What is the difference between board policies and administrative regulations?
Policies are guidelines adopted by the board to chart a course of action. They tell what the board wants and may include why and how much. They should be broad enough to admit discretionary action by the administration in meeting day-to-day problems and yet specific enough to give clear guidance. Administrative regulations provide the detailed guidelines by which the staff, students and patrons carry out the daily operations of the school. They typically provide answers for the who, where, when and how type of questions that policy doesn't specifically provide.
Why do we need written policies if we have good administrators?
There is no substitute for written policy in the eyes of the courts and in the ends that policy can accomplish, such as to:
- maintain continuity and consistency, and foster stability.
- clarify board/superintendent relations and provide guidance for the superintendent.
- lend legitimacy to board actions.
- allow the board and administration to operate in a more efficient manner.
- provide the basis for a legal record.
Why can't we omit the regulations and put all the information into the policies?
Policies must be formally adopted, revised or approved by the board in its role as the properly elected representatives of the voters. Policy should deal with broad issues of the proper governance and operation of the school in ways that provide continuity for the district. Regulations, by the simple necessity of their detailed provisions, are generally delegated to the superintendent and the administrative team to be kept current in a quickly-changing legal, educational and social environment. The regulations may be reviewed by the board when they are initially created or revised, but it is understood that responsibility has been delegated to the superintendent to revise the detailed rules in keeping with board policies as change occurs.
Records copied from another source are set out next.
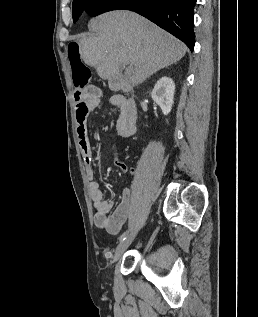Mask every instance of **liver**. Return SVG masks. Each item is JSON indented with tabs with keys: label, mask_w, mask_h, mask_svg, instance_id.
<instances>
[{
	"label": "liver",
	"mask_w": 258,
	"mask_h": 317,
	"mask_svg": "<svg viewBox=\"0 0 258 317\" xmlns=\"http://www.w3.org/2000/svg\"><path fill=\"white\" fill-rule=\"evenodd\" d=\"M93 36L79 38V52L109 84L122 80L120 64H132L129 82L140 84L148 76L180 60L187 46L131 10L104 12L88 22Z\"/></svg>",
	"instance_id": "6515ba94"
}]
</instances>
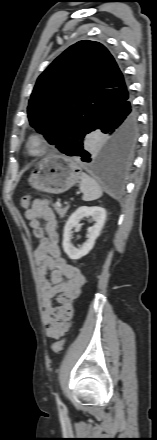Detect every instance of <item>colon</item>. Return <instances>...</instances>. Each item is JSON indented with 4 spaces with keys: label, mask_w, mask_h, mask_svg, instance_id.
<instances>
[{
    "label": "colon",
    "mask_w": 157,
    "mask_h": 440,
    "mask_svg": "<svg viewBox=\"0 0 157 440\" xmlns=\"http://www.w3.org/2000/svg\"><path fill=\"white\" fill-rule=\"evenodd\" d=\"M30 202H31V197L29 195H25L21 198V206L24 209L29 208ZM64 343L65 341L63 339L55 342L51 347L52 351L54 353H59L63 349Z\"/></svg>",
    "instance_id": "5ec220e1"
}]
</instances>
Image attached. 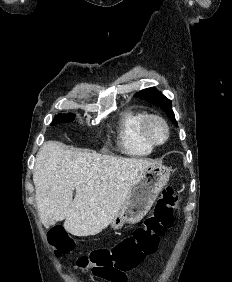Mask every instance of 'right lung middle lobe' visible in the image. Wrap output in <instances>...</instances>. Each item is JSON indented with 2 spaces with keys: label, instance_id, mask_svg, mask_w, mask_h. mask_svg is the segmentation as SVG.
I'll return each instance as SVG.
<instances>
[{
  "label": "right lung middle lobe",
  "instance_id": "1",
  "mask_svg": "<svg viewBox=\"0 0 232 282\" xmlns=\"http://www.w3.org/2000/svg\"><path fill=\"white\" fill-rule=\"evenodd\" d=\"M75 115L73 114H59L56 115L53 122L51 123V126L56 125L58 123H66V122H70L74 119Z\"/></svg>",
  "mask_w": 232,
  "mask_h": 282
}]
</instances>
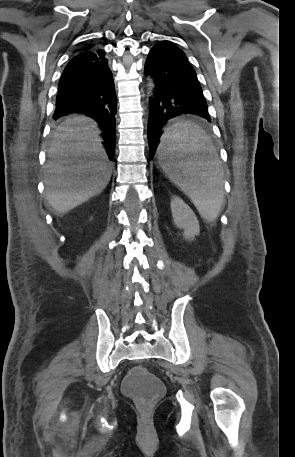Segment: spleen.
<instances>
[{
  "instance_id": "1",
  "label": "spleen",
  "mask_w": 295,
  "mask_h": 457,
  "mask_svg": "<svg viewBox=\"0 0 295 457\" xmlns=\"http://www.w3.org/2000/svg\"><path fill=\"white\" fill-rule=\"evenodd\" d=\"M208 135L198 125L182 121L165 129L158 159L169 177L189 196L201 217L216 220L224 200L223 176L219 163L199 160L197 152H211Z\"/></svg>"
}]
</instances>
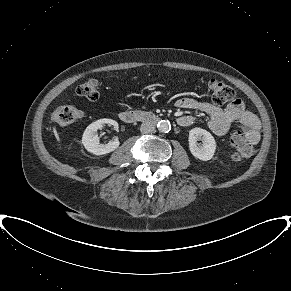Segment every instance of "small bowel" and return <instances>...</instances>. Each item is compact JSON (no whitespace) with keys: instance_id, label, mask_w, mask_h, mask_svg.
<instances>
[{"instance_id":"c3829d8e","label":"small bowel","mask_w":291,"mask_h":291,"mask_svg":"<svg viewBox=\"0 0 291 291\" xmlns=\"http://www.w3.org/2000/svg\"><path fill=\"white\" fill-rule=\"evenodd\" d=\"M176 106L182 109H196L208 114L210 117L208 127L217 136L226 134L230 124L238 121L252 144H256L260 139V122L255 114L246 109L240 99H235L221 108L210 102L183 97L177 100ZM193 121L191 115H182L178 118V124L184 127L190 126Z\"/></svg>"}]
</instances>
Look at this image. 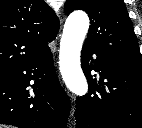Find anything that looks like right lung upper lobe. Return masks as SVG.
Here are the masks:
<instances>
[{"mask_svg":"<svg viewBox=\"0 0 142 128\" xmlns=\"http://www.w3.org/2000/svg\"><path fill=\"white\" fill-rule=\"evenodd\" d=\"M58 30L44 0H0V77L47 50Z\"/></svg>","mask_w":142,"mask_h":128,"instance_id":"cb5924a9","label":"right lung upper lobe"}]
</instances>
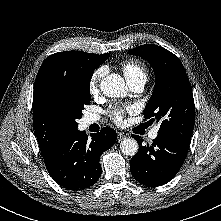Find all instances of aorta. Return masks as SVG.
<instances>
[{
    "label": "aorta",
    "instance_id": "aorta-1",
    "mask_svg": "<svg viewBox=\"0 0 221 221\" xmlns=\"http://www.w3.org/2000/svg\"><path fill=\"white\" fill-rule=\"evenodd\" d=\"M100 88L103 94L108 97L116 98L127 95V86L124 79L115 73L103 78ZM120 149L123 154L134 156L138 152V143L133 138H127L120 143Z\"/></svg>",
    "mask_w": 221,
    "mask_h": 221
}]
</instances>
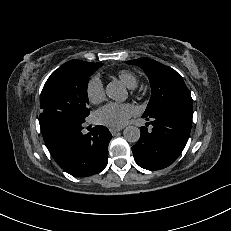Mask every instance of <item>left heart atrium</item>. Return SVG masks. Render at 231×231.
<instances>
[{"instance_id":"left-heart-atrium-1","label":"left heart atrium","mask_w":231,"mask_h":231,"mask_svg":"<svg viewBox=\"0 0 231 231\" xmlns=\"http://www.w3.org/2000/svg\"><path fill=\"white\" fill-rule=\"evenodd\" d=\"M134 113V108L129 104L108 103L97 110L94 119L99 125L119 129L127 123Z\"/></svg>"}]
</instances>
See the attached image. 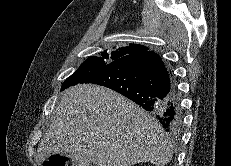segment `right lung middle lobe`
Masks as SVG:
<instances>
[{
  "label": "right lung middle lobe",
  "mask_w": 231,
  "mask_h": 166,
  "mask_svg": "<svg viewBox=\"0 0 231 166\" xmlns=\"http://www.w3.org/2000/svg\"><path fill=\"white\" fill-rule=\"evenodd\" d=\"M116 60V56L101 53L100 56H91L63 83L61 90L82 82L84 79L101 70L107 64Z\"/></svg>",
  "instance_id": "1"
}]
</instances>
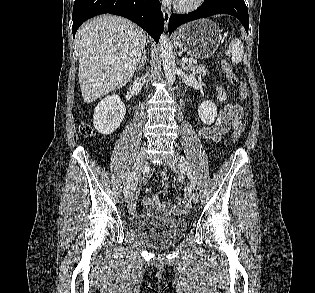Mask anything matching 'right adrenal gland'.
Here are the masks:
<instances>
[{
    "instance_id": "right-adrenal-gland-1",
    "label": "right adrenal gland",
    "mask_w": 315,
    "mask_h": 293,
    "mask_svg": "<svg viewBox=\"0 0 315 293\" xmlns=\"http://www.w3.org/2000/svg\"><path fill=\"white\" fill-rule=\"evenodd\" d=\"M146 51L143 52V56H142V59H141V62L139 63L138 67H137V71H141L142 69H144L143 67L145 66V63H146Z\"/></svg>"
}]
</instances>
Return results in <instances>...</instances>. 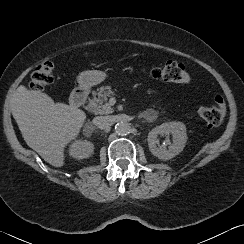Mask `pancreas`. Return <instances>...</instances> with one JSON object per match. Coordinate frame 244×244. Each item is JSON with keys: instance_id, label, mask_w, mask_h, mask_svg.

What is included in the category of administrative regulations?
Some regulations may be included along with the policies in the board manual or in an accompanying binder. Staff and student handbooks are also considered a part of the school's administrative regulations, as well as more specialized documents such as coaches' handbooks, special education guides, and the many forms used in transmitting information between the district and its employees, students and patrons.
Why is the NASB Policy Reference Manual so big?
The Policy Reference Manual is intended as a resource for districts to use when questions arise regarding many areas of governance and school law. About 60 percent of the manual is considered basic "core" policies that most boards and administrators would consider crucial to effective day-to-day district operations. The remaining policies may be included if the board and superintendent feel they are useful in setting forth expectations for operations of the district. In addition, many districts have policies meeting their individual operational needs for which we have not created model policies.
Why don't we just adopt the Policy Reference Manual as our own board manual?
It is important that a board's policy manual reflect the expectations of its local community and board, and that each policy has been examined with respect to the question of whether this is how the district will actually operate. It is not enough to have sound, legal policies. They must also be followed.